* [Records to use]:
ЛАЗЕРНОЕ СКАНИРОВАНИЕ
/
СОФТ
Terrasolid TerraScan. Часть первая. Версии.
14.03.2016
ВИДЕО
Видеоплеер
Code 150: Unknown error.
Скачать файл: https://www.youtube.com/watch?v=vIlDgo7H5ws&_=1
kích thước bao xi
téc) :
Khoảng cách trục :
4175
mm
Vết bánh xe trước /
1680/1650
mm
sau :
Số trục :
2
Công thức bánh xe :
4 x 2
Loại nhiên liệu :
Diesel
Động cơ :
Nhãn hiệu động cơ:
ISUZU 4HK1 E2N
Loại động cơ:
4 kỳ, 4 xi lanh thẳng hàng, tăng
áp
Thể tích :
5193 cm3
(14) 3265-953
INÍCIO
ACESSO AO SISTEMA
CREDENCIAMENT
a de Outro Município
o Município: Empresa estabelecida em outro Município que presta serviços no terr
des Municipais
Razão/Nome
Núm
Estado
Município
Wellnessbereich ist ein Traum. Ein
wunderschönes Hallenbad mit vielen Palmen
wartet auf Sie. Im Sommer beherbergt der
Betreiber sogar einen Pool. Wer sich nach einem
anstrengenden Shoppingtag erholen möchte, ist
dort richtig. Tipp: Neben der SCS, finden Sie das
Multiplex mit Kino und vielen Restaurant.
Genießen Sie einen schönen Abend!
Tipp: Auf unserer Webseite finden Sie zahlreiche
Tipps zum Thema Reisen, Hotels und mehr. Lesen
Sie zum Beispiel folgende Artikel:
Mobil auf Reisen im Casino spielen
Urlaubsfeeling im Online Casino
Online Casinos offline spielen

---

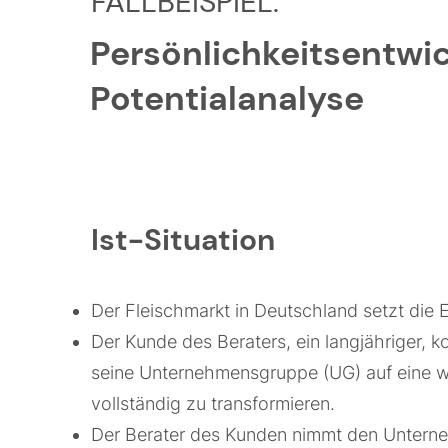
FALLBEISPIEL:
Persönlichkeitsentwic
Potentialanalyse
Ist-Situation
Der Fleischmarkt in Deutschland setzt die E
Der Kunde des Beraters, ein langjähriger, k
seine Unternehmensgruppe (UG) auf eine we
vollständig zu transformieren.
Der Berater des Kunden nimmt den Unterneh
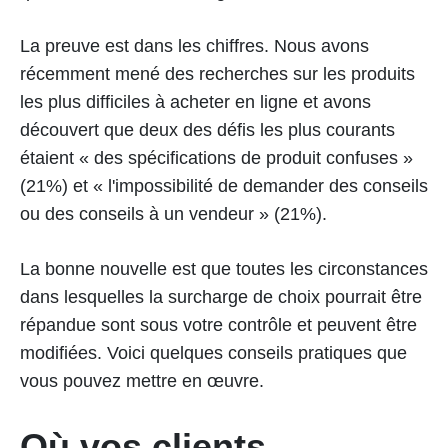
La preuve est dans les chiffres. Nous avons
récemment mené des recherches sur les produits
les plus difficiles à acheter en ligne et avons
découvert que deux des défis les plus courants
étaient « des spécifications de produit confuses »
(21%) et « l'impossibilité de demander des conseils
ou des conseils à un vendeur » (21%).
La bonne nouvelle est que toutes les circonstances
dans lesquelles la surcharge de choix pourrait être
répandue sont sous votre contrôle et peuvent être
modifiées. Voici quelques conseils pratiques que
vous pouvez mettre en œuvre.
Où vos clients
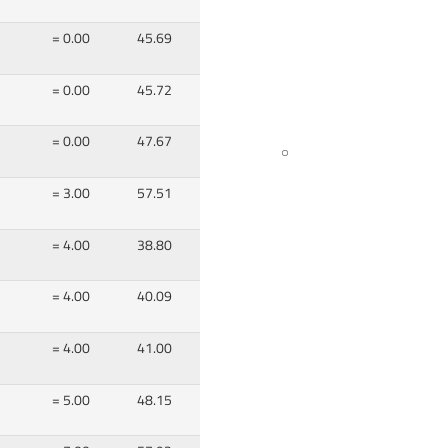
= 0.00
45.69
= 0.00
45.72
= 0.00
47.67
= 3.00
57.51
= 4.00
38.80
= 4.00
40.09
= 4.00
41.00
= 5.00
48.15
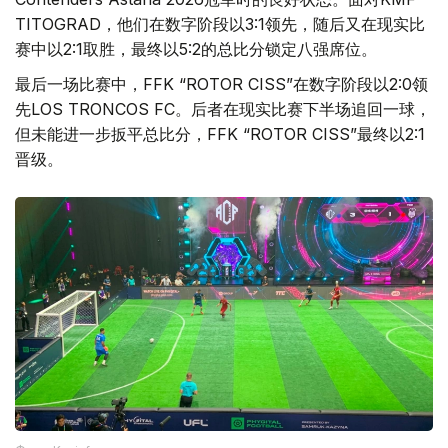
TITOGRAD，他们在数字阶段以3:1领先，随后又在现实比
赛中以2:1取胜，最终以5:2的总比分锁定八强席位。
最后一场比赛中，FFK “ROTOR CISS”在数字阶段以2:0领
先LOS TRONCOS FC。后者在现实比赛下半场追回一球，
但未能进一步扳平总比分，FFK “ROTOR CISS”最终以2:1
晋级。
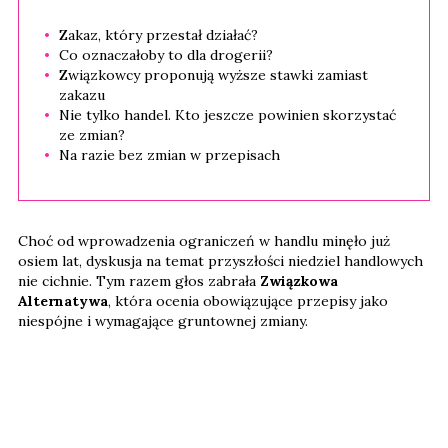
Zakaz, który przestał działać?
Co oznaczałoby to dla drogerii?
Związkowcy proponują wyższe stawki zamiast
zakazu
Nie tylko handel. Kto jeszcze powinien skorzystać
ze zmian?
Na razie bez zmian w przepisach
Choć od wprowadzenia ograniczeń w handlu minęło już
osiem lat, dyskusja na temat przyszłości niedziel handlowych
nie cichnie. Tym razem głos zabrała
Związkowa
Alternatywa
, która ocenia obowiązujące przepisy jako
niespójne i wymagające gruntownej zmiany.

* [Problem]:
Using the entries shown above, reproduce verbatim the lines from the line bearing "ЛАЗЕРНОЕ СКАНИРОВАНИЕ" to the line bearing "Betreiber sogar einen", inclusive.

* [Your response]:
ЛАЗЕРНОЕ СКАНИРОВАНИЕ
/
СОФТ
Terrasolid TerraScan. Часть первая. Версии.
14.03.2016
ВИДЕО
Видеоплеер
Code 150: Unknown error.
Скачать файл: https://www.youtube.com/watch?v=vIlDgo7H5ws&_=1
kích thước bao xi
téc) :
Khoảng cách trục :
4175
mm
Vết bánh xe trước /
1680/1650
mm
sau :
Số trục :
2
Công thức bánh xe :
4 x 2
Loại nhiên liệu :
Diesel
Động cơ :
Nhãn hiệu động cơ:
ISUZU 4HK1 E2N
Loại động cơ:
4 kỳ, 4 xi lanh thẳng hàng, tăng
áp
Thể tích :
5193 cm3
(14) 3265-953
INÍCIO
ACESSO AO SISTEMA
CREDENCIAMENT
a de Outro Município
o Município: Empresa estabelecida em outro Município que presta serviços no terr
des Municipais
Razão/Nome
Núm
Estado
Município
Wellnessbereich ist ein Traum. Ein
wunderschönes Hallenbad mit vielen Palmen
wartet auf Sie. Im Sommer beherbergt der
Betreiber sogar einen Pool. Wer sich nach einem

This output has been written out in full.